Ketua DRN: Presiden Soeharto Perhatikan Pengembangan Lahan Gambut
Editor: Makmun Hidayat

Permohonan Budi mendapat respons positif. Karena tidak lama setelah itu, surat yang ia kirim, dijawab, dan Presiden Soeharto pun berkenan menerimanya.
“Surat saya kirim hari Kamis, hari Seninnya saya ditelepon oleh ajudan Pak Harto, bahwa bapak berkenan menerima,” tandasnya.
Saat pertemuan berlangsung, kata Budi, Presiden Soeharto langsung mengajukan pertanyaan kepadanya, apakah dirinya pernah melihat gambut di luar negeri? Dan Apa bedanya dengan di tempat kita (Indonesia-Red)?

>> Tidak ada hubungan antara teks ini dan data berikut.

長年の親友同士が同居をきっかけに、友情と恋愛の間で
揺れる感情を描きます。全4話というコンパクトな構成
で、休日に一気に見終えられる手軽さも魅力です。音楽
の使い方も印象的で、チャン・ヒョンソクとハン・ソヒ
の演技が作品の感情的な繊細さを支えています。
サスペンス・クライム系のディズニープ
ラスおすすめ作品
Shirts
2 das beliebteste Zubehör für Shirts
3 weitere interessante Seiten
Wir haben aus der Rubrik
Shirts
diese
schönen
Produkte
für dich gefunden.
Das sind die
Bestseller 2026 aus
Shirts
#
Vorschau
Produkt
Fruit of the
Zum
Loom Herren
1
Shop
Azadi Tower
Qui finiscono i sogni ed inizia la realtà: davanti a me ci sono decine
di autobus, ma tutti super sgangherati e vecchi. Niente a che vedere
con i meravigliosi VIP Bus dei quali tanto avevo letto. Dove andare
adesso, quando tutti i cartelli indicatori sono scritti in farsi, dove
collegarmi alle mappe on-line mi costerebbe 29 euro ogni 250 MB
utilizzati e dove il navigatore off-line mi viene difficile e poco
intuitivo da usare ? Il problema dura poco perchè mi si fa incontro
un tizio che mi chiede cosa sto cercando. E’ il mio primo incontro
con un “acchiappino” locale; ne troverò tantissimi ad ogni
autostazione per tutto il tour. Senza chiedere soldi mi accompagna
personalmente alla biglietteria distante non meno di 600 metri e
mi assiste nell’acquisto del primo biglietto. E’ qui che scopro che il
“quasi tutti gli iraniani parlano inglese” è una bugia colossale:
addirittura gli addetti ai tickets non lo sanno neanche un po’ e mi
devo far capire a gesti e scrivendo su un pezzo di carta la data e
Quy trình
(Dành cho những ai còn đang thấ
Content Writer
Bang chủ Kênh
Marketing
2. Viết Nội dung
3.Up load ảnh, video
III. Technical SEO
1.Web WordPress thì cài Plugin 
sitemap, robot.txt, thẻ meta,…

“Yang sering saya dengar, Pak Harto kalau ketemu orang selalu pertanyaan pertama adalah pertanyaan filosofis, dan itu benar saya alami. Kalau saja waktu itu saya salah menjawab, pertemuan yang tadinya 30 menit bisa hanya menjadi 5 menit sudah selesai,” kata Budi.
Beruntung, kata Budi, jawaban yang ia keluarkan waktu itu tepat. Ia menjawab, yang membedakan gambut Indonesia dan luar negeri adalah air. Jawaban tersebut pun dibenarkan oleh Presiden Soeharto.
“Sepanjang pertemuan saya menyampaikan masukan, tapi ada kalimat sakti Pak Harto yang membuat saya tertekan dan terdiam, beliau bilang, saudara pintar seperti apapun kalau tidak ada beras mau makan apa?” cetus Budi.
“Jadi Pak Harto menekankan. Lahan pertanian itu harus dibangun, karena jika tidak kita akan impor 3 juta ton beras per tahun. Akhirnya jadilah 1 juta hektare lahan pertanian di Kalteng,” sambung Budi.
Sayangnya, agenda besar pengembangan lahan gambut di era Orde Baru tersebut tidak begitu berjalan mulus. Menurut Budi hal itu tidak terlepas dari pembuatan kanal yang tidak tepat.
“Kanal yang menghubungkan Sungai Kahayan dan Kapuas itu menaiki kubah. Jadi tidak bisa menghubungkan air,” pungkasnya.